Challenge: Negotiations via email make it difficult to track all changes that were discussed. Thus it’s easy to miss price adjustments or lose the actual version where they were agreed upon.
Re-negotiate the price or terms with current vendors
Opportunity: If your organization is a long-term client, it’s usually easier to get a reduced price, discount, or another special offer.
Challenge: If you work with many vendors, you might miss the renewal deadline, which will lock you into the existing terms for one more contract period.

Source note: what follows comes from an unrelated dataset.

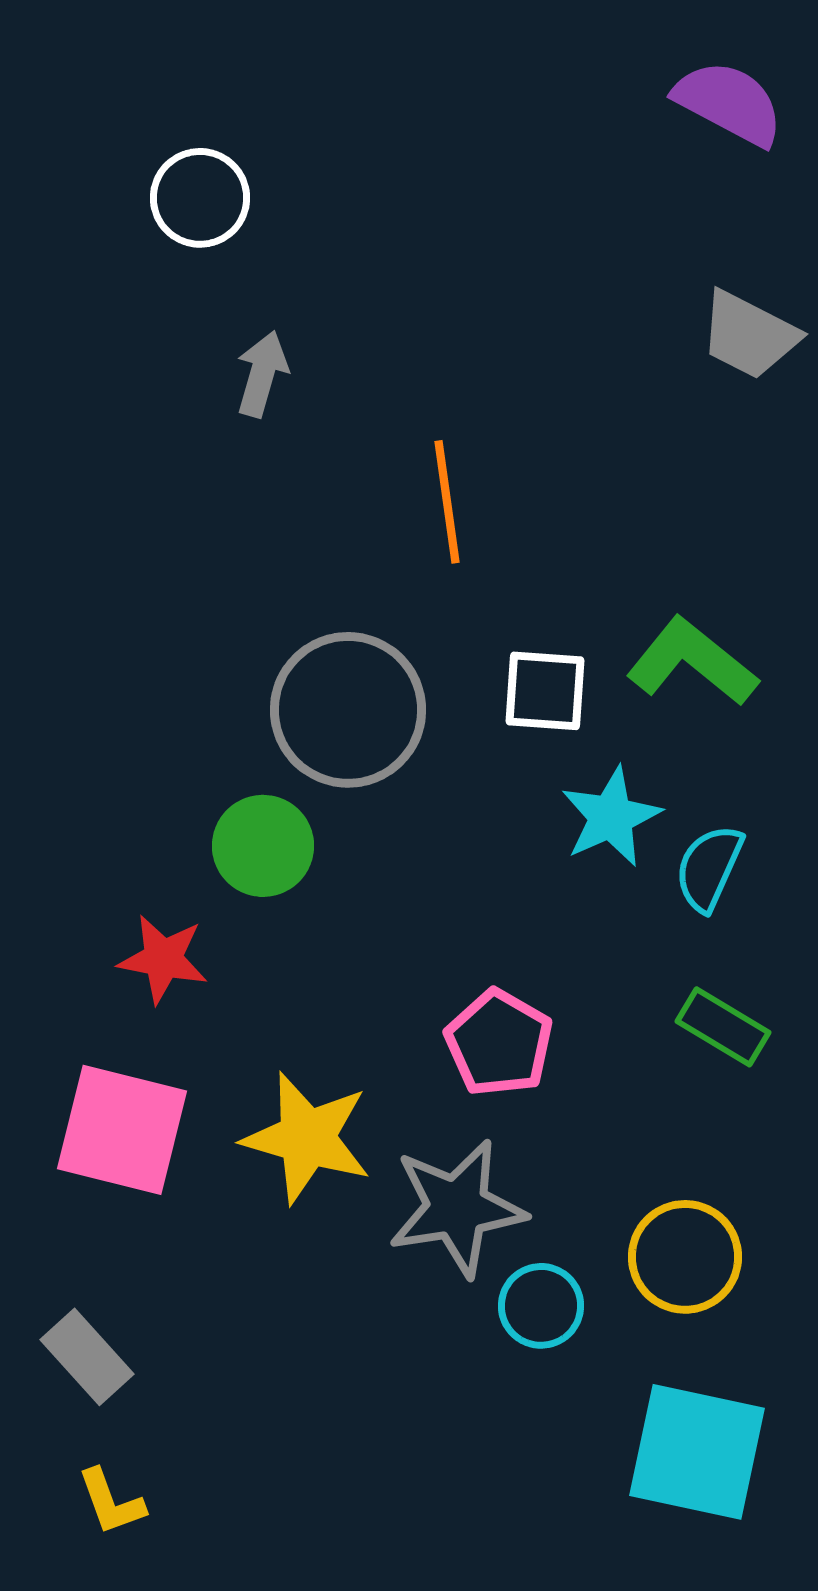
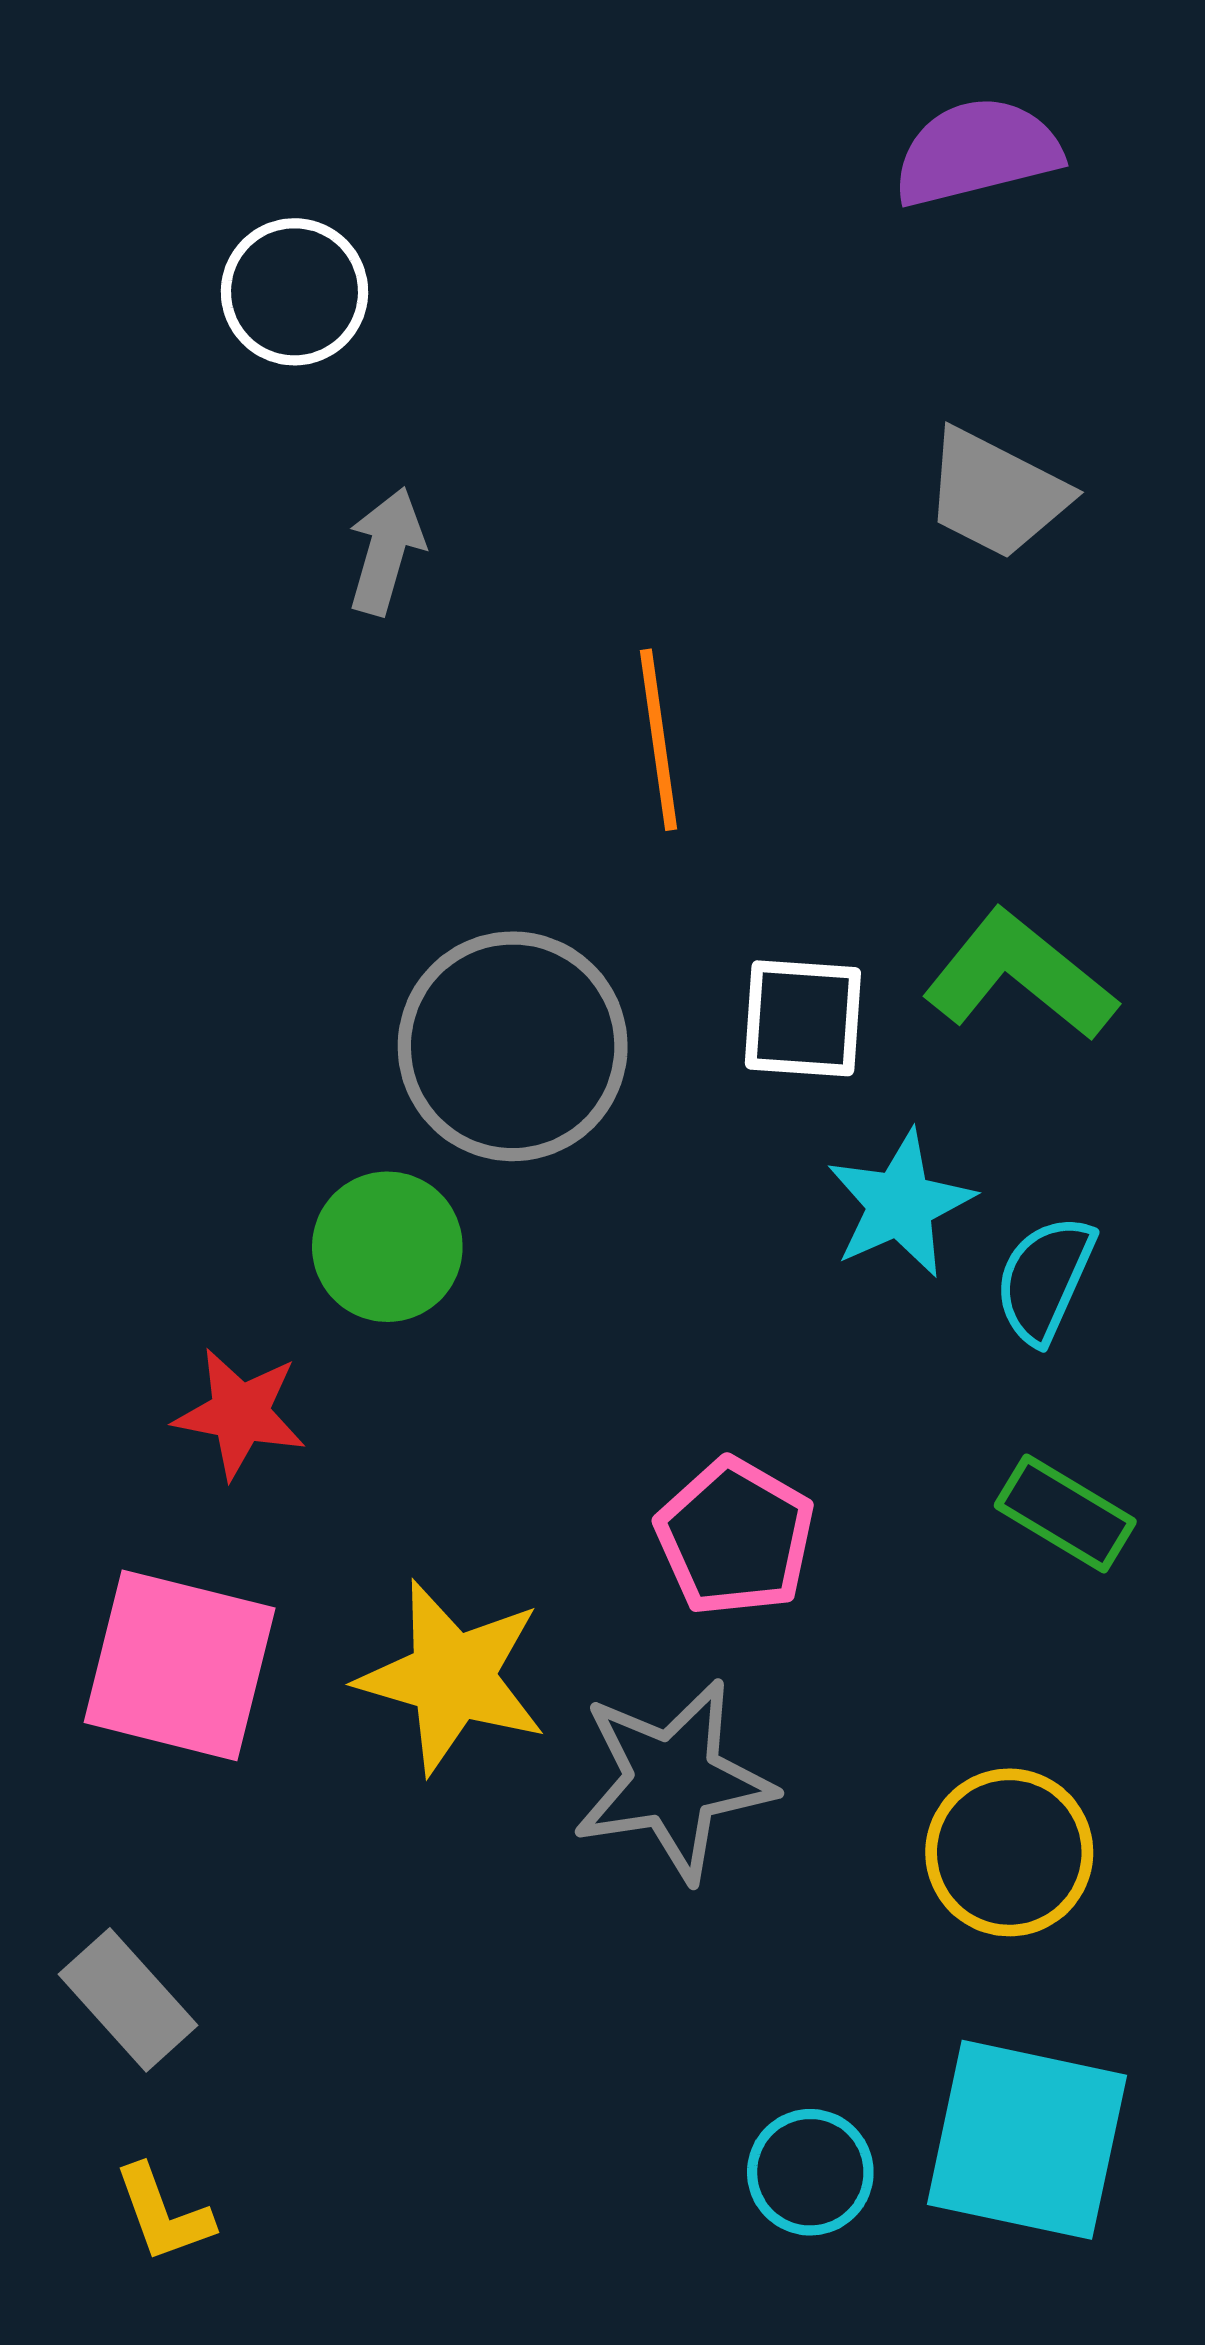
purple semicircle: (729, 103) -> (977, 152), moved, turned -42
gray trapezoid: (749, 335) -> (996, 494), moved
cyan circle: (541, 1306) -> (810, 2172), moved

Opportunity: Knowing when and what kind of goods and services you purchase will help you avoid overspending and supply shortages. To control costs and efficiently manage supplies, you need to analyze how many materials you need, as well as when and why there were too many or too few materials ordered.
Challenge: It may be difficult to accomplish this without something that can serve as a single source of truth from which you can easily pull information from contracts and transform it into reports.

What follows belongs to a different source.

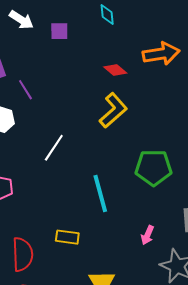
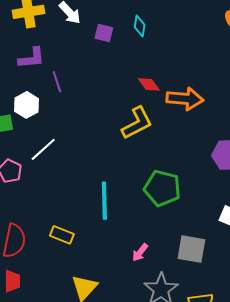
cyan diamond: (107, 15) -> (140, 26), moved
orange arrow: (161, 54) -> (185, 99), moved
white line: (54, 148) -> (43, 149), moved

Ensure that procured goods and services are delivered and paid for
Opportunity: When everything is delivered and paid for as expected, it helps you run your business on time and on target. Also, when everything goes as agreed, it helps build good business relationships between parties.
Challenge: Delivery terms and payment details are standard clauses, but they must be clearly stated, or else some misunderstanding may arise. For deliveries, this includes timeframes, costs, who’s responsible for deliveries, and possible delays or damages due to reasons that are or aren’t in human control.
As for payment details, if they’re ambiguous or unstipulated, disagreements can occur, leading to breaches and litigation. Some common payment obligations are cash-in-advance, consignment, and open account, but there are many more, and they should be discussed separately.
Also, obligations tracking may prove challenging if you have to stay on top of many things. There may be different deliveries and payments at the same time. Failure to fulfill obligations as promised could lead to financial losses. In addition, not receiving the necessary tools for your job when agreed upon or missing a billing date may stop you from satisfying your obligations.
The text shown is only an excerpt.